- [TASK ITEM]: From the entries below, print exactly the span beginning with the line holding "Native to sub-Saharan" and ending with the line holding "effort to win your vote for the primary.", endpoints included, and skip any pictures.

- [EXERCISE DATA]:

----

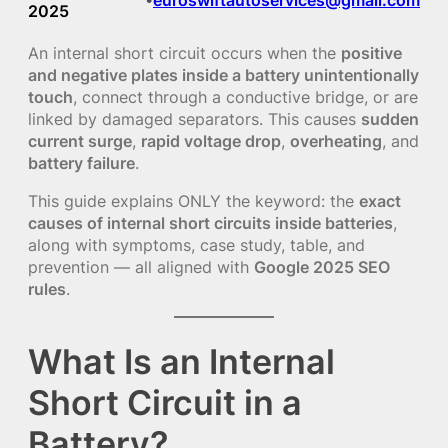
2025
An internal short circuit occurs when the
positive
and negative plates inside a battery unintentionally
touch
, connect through a conductive bridge, or are
linked by damaged separators. This causes
sudden
current surge
,
rapid voltage drop
,
overheating
, and
battery failure
.
This guide explains ONLY the keyword: the
exact
causes of internal short circuits inside batteries
,
along with symptoms, case study, table, and
prevention — all aligned with
Google 2025 SEO
rules
.
What Is an Internal
Short Circuit in a
Battery?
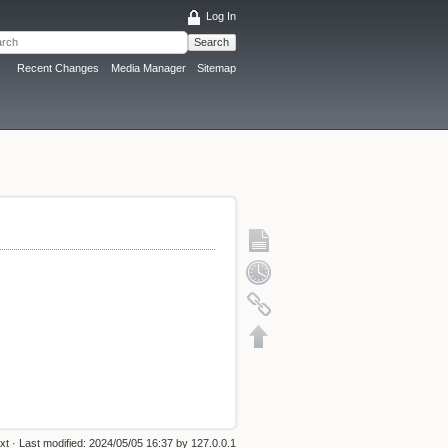
Log In
Search
Recent Changes
Media Manager
Sitemap
txt
· Last modified:
2024/05/05 16:37
by
127.0.0.1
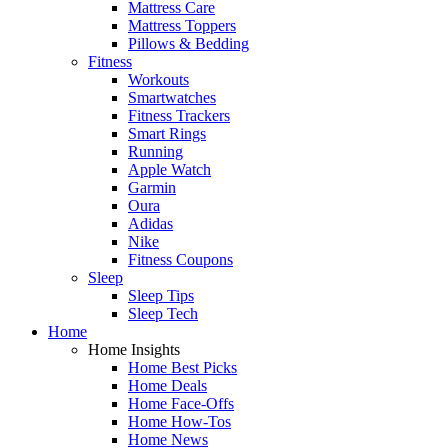
Mattress Care
Mattress Toppers
Pillows & Bedding
Fitness
Workouts
Smartwatches
Fitness Trackers
Smart Rings
Running
Apple Watch
Garmin
Oura
Adidas
Nike
Fitness Coupons
Sleep
Sleep Tips
Sleep Tech
Home
Home Insights
Home Best Picks
Home Deals
Home Face-Offs
Home How-Tos
Home News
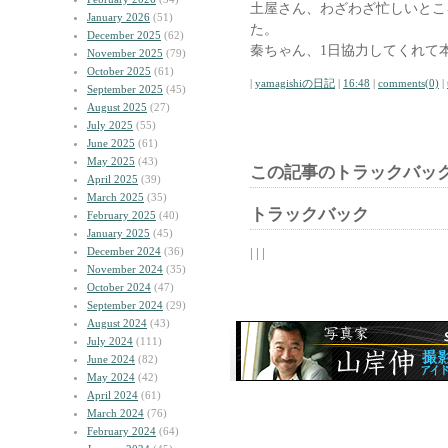
土屋さん、わざわざ忙しいとこ
January 2026
(51)
た。
December 2025
(62)
秦ちゃん、1日協力してくれて
November 2025
(79)
October 2025
(61)
|
yamagishiの日記
|
16:48
|
comments(0)
|
September 2025
(45)
August 2025
(27)
July 2025
(55)
June 2025
(61)
May 2025
(43)
この記事のトラックバック
April 2025
(39)
March 2025
(35)
トラックバック
February 2025
(40)
January 2025
(45)
December 2024
(36)
| | |
November 2024
(35)
October 2024
(47)
September 2024
(29)
August 2024
(43)
July 2024
(111)
June 2024
(82)
May 2024
(42)
April 2024
(61)
March 2024
(76)
February 2024
(64)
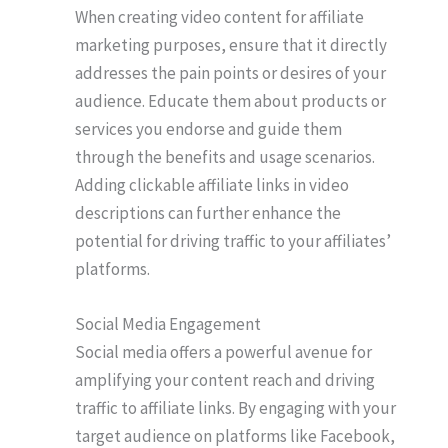
When creating video content for affiliate
marketing purposes, ensure that it directly
addresses the pain points or desires of your
audience. Educate them about products or
services you endorse and guide them
through the benefits and usage scenarios.
Adding clickable affiliate links in video
descriptions can further enhance the
potential for driving traffic to your affiliates’
platforms.
Social Media Engagement
Social media offers a powerful avenue for
amplifying your content reach and driving
traffic to affiliate links. By engaging with your
target audience on platforms like Facebook,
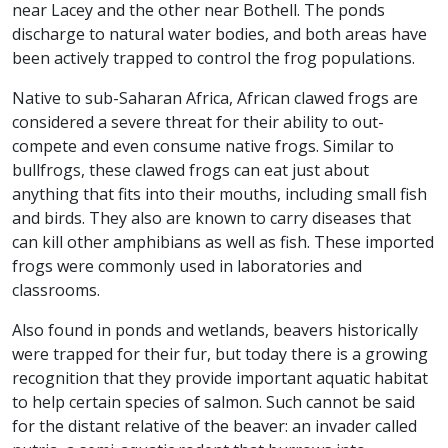
near Lacey and the other near Bothell. The ponds
discharge to natural water bodies, and both areas have
been actively trapped to control the frog populations.
Native to sub-Saharan Africa, African clawed frogs are
considered a severe threat for their ability to out-
compete and even consume native frogs. Similar to
bullfrogs, these clawed frogs can eat just about
anything that fits into their mouths, including small fish
and birds. They also are known to carry diseases that
can kill other amphibians as well as fish. These imported
frogs were commonly used in laboratories and
classrooms.
Also found in ponds and wetlands, beavers historically
were trapped for their fur, but today there is a growing
recognition that they provide important aquatic habitat
to help certain species of salmon. Such cannot be said
for the distant relative of the beaver: an invader called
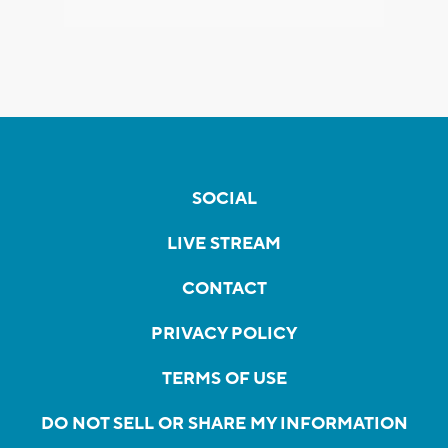
SOCIAL
LIVE STREAM
CONTACT
PRIVACY POLICY
TERMS OF USE
DO NOT SELL OR SHARE MY INFORMATION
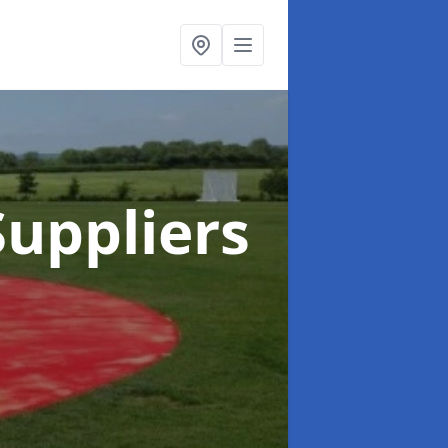
uppliers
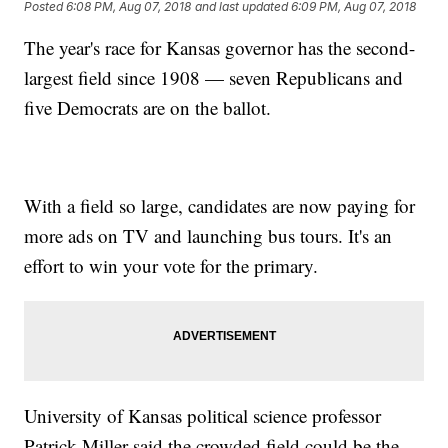
Posted
6:08 PM, Aug 07, 2018
and last updated
6:09 PM, Aug 07, 2018
The year's race for Kansas governor has the second-
largest field since 1908 — seven Republicans and
five Democrats are on the ballot.
With a field so large, candidates are now paying for
more ads on TV and launching bus tours. It's an
effort to win your vote for the primary.
University of Kansas political science professor
Patrick Miller said the crowded field could be the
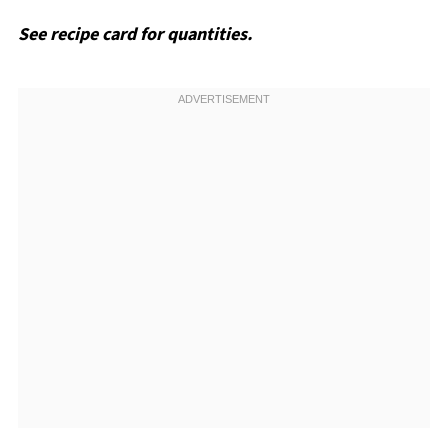
See recipe card for quantities.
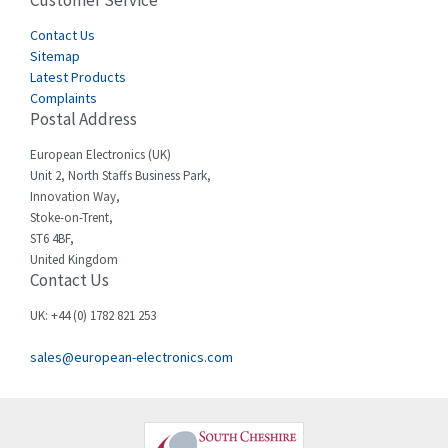
Customer Service
3,127
Cegelec
Contact Us
4,318
Sitemap
Celduc
3,937
Latest Products
Complaints
Cello-lite
4,039
Postal Address
Cherry
4,608
European Electronics (UK)
Chessell
4,664
Unit 2, North Staffs Business Park,
Innovation Way,
Chint
4,703
Stoke-on-Trent,
ST6 4BF,
Chloride
3,097
United Kingdom
Contact Us
Cincinnati Milacron
3,704
Citel
3,578
UK: +44 (0) 1782 821 253
Clem
3,276
sales@european-electronics.com
Cognex
3,888
Comau
4,436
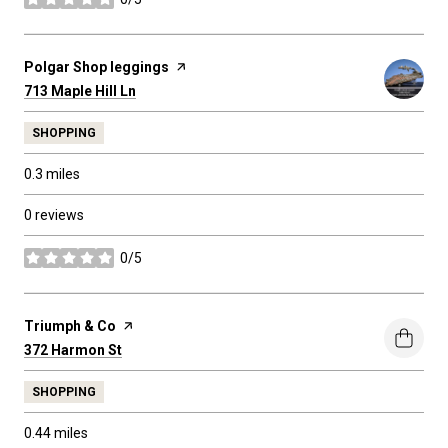
stars
Visit the
Polgar Shop leggings
page on Yelp
Search
on Google Maps
713 Maple Hill Ln
SHOPPING
0.3
miles
0 reviews
0/5
stars
Visit the
Triumph & Co
page on Yelp
Search
on Google Maps
372 Harmon St
SHOPPING
0.44
miles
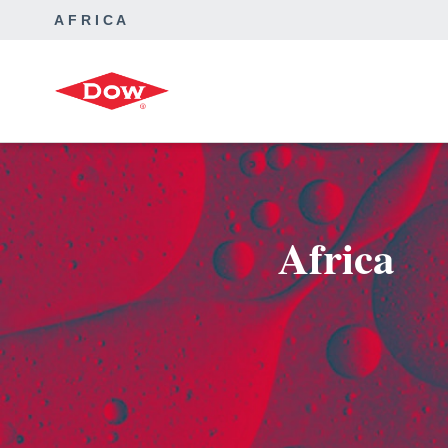
AFRICA
Africa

----

- [SOLUTION BELOW]:
Native to sub-Saharan Africa, African clawed frogs are
considered a severe threat for their ability to out-
compete and even consume native frogs. Similar to
bullfrogs, these clawed frogs can eat just about
anything that fits into their mouths, including small fish
and birds. They also are known to carry diseases that
can kill other amphibians as well as fish. These imported
frogs were commonly used in laboratories and
classrooms.
Also found in ponds and wetlands, beavers historically
were trapped for their fur, but today there is a growing
recognition that they provide important aquatic habitat
to help certain species of salmon. Such cannot be said
for the distant relative of the beaver: an invader called
SOCIAL
LIVE STREAM
CONTACT
PRIVACY POLICY
TERMS OF USE
DO NOT SELL OR SHARE MY INFORMATION
uppliers
Posted
6:08 PM, Aug 07, 2018
and last updated
6:09 PM, Aug 07, 2018
The year's race for Kansas governor has the second-
largest field since 1908 — seven Republicans and
five Democrats are on the ballot.
With a field so large, candidates are now paying for
more ads on TV and launching bus tours. It's an
effort to win your vote for the primary.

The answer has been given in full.